Home BUSINESS AGRICULTURE Central Bank Inaugurates Brown Revolution In Plateau State

Central Bank Inaugurates Brown Revolution In Plateau State

The Central Bank of Nigeria (CBN) has inaugurated Nigerian Brown Revolution to boost wheat value chain under its Anchor Borrower Scheme.

The scheme was Inaugurated on November 9 in Kwall, Bassa Local Government Area of Plateau State.
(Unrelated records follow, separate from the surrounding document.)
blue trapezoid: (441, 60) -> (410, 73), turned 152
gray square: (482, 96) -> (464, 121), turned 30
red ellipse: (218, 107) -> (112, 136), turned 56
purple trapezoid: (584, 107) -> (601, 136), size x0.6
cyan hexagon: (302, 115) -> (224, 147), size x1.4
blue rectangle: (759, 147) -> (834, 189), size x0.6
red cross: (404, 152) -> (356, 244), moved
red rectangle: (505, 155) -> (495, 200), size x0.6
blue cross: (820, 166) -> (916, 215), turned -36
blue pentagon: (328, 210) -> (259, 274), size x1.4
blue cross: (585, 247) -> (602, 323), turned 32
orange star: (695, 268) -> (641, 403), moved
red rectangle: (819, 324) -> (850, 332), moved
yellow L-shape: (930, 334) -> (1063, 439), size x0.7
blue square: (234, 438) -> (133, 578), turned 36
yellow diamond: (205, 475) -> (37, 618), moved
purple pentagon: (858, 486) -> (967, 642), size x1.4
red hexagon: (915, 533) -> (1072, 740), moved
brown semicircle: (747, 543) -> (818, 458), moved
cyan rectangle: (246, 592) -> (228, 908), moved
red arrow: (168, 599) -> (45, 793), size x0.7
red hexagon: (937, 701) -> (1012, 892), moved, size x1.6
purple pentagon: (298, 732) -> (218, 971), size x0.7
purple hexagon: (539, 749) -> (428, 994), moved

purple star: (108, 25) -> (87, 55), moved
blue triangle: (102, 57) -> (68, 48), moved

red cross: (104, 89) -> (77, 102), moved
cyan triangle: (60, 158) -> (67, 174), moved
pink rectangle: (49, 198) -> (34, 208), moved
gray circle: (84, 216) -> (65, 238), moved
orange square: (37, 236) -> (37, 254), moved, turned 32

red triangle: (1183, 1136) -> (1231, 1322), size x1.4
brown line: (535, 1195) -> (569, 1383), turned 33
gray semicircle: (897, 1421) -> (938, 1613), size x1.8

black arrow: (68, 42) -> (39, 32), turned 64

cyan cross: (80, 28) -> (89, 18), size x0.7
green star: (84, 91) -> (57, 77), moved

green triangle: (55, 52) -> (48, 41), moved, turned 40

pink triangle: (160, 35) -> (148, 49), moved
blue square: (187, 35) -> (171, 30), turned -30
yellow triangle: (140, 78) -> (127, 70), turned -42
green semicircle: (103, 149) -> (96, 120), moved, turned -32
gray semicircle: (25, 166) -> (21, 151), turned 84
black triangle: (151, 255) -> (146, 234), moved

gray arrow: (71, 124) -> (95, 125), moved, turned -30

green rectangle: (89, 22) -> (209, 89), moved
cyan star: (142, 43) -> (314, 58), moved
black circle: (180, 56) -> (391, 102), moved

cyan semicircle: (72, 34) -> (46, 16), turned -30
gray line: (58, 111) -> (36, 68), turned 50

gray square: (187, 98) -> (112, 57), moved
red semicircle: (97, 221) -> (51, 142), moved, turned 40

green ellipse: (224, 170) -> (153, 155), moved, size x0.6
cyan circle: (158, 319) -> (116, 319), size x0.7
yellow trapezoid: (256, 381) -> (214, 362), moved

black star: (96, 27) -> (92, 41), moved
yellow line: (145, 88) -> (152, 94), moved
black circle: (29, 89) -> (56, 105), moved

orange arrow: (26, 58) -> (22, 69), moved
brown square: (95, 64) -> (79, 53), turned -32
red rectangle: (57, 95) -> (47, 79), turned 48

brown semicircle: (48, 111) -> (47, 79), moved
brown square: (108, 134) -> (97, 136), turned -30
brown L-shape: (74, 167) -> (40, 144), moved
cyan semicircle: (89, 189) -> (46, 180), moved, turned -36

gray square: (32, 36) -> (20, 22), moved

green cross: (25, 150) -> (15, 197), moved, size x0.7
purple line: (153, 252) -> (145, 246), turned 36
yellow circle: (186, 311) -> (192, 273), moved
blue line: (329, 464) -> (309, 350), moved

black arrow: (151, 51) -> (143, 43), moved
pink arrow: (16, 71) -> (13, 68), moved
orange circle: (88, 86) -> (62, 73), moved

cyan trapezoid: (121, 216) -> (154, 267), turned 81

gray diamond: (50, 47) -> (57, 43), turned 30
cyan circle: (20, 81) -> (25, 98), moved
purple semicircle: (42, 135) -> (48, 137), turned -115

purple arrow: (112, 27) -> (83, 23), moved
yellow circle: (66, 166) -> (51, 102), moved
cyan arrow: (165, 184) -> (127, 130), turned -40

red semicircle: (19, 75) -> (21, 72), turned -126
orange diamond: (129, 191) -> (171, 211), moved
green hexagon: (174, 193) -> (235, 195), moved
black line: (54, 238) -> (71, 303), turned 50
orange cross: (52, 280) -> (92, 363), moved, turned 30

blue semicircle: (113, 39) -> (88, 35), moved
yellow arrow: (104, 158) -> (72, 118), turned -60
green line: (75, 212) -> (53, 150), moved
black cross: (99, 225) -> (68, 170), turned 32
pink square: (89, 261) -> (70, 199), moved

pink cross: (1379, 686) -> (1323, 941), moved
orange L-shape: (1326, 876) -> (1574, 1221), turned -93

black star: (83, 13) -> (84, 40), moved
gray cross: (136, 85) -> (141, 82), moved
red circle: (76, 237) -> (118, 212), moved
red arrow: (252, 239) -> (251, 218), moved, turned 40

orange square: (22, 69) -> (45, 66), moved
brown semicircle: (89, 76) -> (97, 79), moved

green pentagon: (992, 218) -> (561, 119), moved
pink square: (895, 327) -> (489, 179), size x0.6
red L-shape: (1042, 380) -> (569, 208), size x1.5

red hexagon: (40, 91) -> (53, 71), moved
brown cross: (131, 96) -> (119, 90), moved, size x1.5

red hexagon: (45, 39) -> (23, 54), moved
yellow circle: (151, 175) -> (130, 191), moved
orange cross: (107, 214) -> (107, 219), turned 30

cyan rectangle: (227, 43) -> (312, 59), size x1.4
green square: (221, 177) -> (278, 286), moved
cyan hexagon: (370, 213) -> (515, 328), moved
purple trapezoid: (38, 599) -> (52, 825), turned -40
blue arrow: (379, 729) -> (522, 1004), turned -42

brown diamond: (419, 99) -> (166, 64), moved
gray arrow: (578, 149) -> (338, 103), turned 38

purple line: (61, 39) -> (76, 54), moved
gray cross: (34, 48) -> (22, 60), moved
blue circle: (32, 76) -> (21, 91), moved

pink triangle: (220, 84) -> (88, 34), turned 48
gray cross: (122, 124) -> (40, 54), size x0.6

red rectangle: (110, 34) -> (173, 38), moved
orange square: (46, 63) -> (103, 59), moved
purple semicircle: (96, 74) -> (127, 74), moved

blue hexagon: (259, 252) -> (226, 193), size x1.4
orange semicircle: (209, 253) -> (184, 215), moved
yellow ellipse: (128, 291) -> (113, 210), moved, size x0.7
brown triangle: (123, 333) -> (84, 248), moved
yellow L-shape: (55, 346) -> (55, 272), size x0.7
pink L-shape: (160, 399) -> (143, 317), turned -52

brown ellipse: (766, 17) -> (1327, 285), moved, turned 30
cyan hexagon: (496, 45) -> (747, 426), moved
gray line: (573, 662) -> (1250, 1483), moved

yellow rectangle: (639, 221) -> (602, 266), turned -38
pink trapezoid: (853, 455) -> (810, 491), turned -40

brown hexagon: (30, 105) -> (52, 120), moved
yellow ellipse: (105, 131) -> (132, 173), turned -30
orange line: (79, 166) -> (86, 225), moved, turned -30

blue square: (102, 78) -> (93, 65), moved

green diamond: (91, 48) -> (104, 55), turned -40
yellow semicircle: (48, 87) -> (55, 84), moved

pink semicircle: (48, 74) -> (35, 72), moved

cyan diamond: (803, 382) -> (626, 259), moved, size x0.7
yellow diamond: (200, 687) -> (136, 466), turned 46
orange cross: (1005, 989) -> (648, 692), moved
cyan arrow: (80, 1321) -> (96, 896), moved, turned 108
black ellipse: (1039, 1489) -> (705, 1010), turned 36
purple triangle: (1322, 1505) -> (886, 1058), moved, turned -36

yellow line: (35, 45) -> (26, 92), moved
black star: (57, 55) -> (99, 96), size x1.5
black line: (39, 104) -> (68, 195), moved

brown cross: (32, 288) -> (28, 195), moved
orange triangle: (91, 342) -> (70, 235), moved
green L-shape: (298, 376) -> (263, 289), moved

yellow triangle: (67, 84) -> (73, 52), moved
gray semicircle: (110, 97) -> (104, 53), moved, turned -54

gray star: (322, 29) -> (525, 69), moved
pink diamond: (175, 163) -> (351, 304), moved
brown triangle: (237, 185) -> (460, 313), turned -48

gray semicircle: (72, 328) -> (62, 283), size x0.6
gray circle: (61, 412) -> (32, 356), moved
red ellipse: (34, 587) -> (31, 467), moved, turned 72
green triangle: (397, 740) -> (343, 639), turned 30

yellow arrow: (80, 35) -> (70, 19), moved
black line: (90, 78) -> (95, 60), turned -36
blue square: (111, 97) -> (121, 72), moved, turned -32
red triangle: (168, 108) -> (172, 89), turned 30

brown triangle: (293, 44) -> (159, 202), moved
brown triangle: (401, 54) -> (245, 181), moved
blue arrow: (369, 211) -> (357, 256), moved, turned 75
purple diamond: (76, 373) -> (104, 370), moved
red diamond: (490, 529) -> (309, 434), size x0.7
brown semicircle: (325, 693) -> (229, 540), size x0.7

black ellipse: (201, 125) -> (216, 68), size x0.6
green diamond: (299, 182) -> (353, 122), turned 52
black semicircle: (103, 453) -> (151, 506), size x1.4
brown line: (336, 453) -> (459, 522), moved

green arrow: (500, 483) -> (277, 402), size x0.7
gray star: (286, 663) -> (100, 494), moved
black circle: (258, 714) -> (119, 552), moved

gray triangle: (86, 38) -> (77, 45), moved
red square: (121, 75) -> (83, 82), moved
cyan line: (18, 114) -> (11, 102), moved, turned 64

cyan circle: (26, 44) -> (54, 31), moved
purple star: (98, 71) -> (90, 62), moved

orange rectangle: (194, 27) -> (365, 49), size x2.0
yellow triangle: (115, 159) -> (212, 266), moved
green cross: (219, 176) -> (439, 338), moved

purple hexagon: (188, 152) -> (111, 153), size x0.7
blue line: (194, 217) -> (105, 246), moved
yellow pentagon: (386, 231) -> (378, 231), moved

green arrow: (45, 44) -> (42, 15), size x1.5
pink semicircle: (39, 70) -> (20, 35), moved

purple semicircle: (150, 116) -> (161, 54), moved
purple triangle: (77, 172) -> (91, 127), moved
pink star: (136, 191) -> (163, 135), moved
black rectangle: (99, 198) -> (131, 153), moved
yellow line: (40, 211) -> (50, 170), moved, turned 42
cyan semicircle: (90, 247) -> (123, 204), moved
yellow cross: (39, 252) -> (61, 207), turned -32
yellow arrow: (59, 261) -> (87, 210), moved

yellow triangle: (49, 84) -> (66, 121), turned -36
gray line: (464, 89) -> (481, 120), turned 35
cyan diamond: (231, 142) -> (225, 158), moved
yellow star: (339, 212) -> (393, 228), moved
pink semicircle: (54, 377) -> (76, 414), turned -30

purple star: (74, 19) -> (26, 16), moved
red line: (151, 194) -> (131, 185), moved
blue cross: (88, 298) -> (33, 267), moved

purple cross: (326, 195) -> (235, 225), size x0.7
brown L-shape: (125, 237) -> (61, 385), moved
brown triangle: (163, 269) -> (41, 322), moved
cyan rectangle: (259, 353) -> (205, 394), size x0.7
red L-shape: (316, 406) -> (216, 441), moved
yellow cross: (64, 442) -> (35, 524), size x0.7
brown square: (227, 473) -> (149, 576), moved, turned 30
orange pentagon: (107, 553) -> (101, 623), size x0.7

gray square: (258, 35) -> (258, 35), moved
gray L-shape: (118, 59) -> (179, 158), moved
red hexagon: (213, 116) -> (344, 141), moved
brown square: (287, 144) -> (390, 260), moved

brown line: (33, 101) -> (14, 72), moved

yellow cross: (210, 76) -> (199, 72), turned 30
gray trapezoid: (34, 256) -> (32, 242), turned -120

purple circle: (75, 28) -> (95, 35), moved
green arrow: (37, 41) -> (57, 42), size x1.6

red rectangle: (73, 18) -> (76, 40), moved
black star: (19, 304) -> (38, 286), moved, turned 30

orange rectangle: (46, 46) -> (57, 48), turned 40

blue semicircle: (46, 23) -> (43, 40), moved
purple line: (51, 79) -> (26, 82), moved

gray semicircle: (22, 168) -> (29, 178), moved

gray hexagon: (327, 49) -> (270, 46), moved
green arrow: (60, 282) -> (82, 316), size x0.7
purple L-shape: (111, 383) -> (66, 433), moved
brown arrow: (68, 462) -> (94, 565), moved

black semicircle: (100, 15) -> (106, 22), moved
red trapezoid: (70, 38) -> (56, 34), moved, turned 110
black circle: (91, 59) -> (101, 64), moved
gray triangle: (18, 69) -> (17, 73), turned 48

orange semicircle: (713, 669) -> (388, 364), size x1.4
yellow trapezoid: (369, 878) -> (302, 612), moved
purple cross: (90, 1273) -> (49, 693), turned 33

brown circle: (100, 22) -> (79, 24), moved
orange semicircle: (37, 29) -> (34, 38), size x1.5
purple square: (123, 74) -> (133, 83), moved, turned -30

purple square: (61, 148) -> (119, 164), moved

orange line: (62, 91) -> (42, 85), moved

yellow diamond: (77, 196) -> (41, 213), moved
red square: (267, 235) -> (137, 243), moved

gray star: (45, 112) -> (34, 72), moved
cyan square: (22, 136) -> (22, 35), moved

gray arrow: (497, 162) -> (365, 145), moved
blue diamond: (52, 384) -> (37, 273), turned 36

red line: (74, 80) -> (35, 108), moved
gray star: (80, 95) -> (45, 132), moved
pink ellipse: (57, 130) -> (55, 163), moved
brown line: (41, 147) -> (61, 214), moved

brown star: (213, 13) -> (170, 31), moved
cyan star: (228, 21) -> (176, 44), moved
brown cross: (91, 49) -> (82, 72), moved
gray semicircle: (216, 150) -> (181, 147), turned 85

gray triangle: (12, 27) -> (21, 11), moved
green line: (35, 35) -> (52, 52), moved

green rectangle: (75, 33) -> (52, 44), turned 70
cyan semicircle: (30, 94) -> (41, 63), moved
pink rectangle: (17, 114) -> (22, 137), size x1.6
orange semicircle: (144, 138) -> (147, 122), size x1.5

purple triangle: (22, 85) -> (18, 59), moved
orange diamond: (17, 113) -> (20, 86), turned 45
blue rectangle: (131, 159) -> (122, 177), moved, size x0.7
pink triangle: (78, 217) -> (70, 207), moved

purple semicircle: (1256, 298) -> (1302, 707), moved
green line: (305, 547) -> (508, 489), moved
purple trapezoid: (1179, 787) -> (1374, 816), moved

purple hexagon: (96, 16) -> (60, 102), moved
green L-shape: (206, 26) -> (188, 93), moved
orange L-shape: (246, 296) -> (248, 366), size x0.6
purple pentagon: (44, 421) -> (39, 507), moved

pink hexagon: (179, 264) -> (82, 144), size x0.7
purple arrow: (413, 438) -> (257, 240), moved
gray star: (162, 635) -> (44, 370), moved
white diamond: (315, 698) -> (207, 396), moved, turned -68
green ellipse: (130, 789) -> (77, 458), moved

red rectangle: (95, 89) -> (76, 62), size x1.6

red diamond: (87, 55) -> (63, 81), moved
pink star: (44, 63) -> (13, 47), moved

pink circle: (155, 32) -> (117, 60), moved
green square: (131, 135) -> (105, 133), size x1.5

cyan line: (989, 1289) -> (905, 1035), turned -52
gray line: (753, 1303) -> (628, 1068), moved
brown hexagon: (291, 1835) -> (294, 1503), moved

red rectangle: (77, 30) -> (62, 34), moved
It is aimed also at enhancing food security generally. 

President Muhammadu Buhari, who inaugurated the Brown Revolution,  expressed pride that Agricultural sector has been one of the critical non-oil sectors which made significant contributions to the country’s Gross Domestic Product (GDP).

Buhari, who was represented by Governor Simon Lalong of Plateau State said: “agricultural sector was one of the critical non-oil sectors which have made significant contributions to the GDP accounting for a 22.35 and 23.78 per cent.

“This is contribution to the overall GDP in the first and second quarters of 2021 respectively.

“It was also instrumental in supporting the emergence of our economy from the recession in the second half of 2020, following the COVID-19 pandemic.

“Ensuring food security means ensuring availability and access across all demographics in the country.” 

The president said that the inauguration is coming at a time the 2021/2022 dry season farming is commencing, which he described as significant.

He said food security cannot be attained if farmers are not encouraged and adequately equipped with access to the best inputs and opportunities to learn effective agronomic practices for improved yield.

He said that as a country, Nigeria had relied on the proceeds of oil exports for so long with the volatility of oil prices and its implications on foreign reserves.

“There was no other choice but to work towards the diversification of the Nigerian economy by investing in other productive sectors of the economy.”

Earlier the CBN Governor, Godwin Emefiele, represented by his Deputy Governor and Head, Corporate Services, Edward Adamu, said that wheat is the third most widely consumed grain in Nigeria after maize and rice.

Emefiele said that it is estimated that the country only produced about one per cent (63,000 metric tons) of the 5-6 million metric tons of the commodity consumed annually in the country.

“Hence the enormous demand-supply gap is bridged with more than 2 billion dollars spent annually on wheat importation.”

He said that the intervention is necessary as wheat is the second highest contributor to the country’s food import bill and given the high growth rate of the country’s population.

He pointed out that the demand for wheat is projected to continue to rise, even as he lamented that over the years, the availability of low-yielding seeds variety and poor agronomic practices had hampered successful cultivation of wheat in the country.

He added that this had led to low productivity and wheat production unappealing to farmers and the private sector.

He said that the strategy for the wheat value chain involved ensuring availability of high-yield seeds by financing seed multiplication and establishment of seed ripple centre.

Others, Emefiele said, are expanding land under cultivation for wheat to a capacity that could meet total national demand.

He said the strategy sought to reduce wheat importation by 60 per cent in two years and ultimately eliminate wheat importation or reduce it to an insignificant contributor to the country’s total food import bill.

The Deputy Director and Head, Anchor Borrowers Programme, Chika Nnwaja, said that there are more than 500 farmers working on the wheat farm.

Nnwaja said that the programme had added value to the local community, created job opportunities and reduced poverty in the local community we operate. Source: NAN.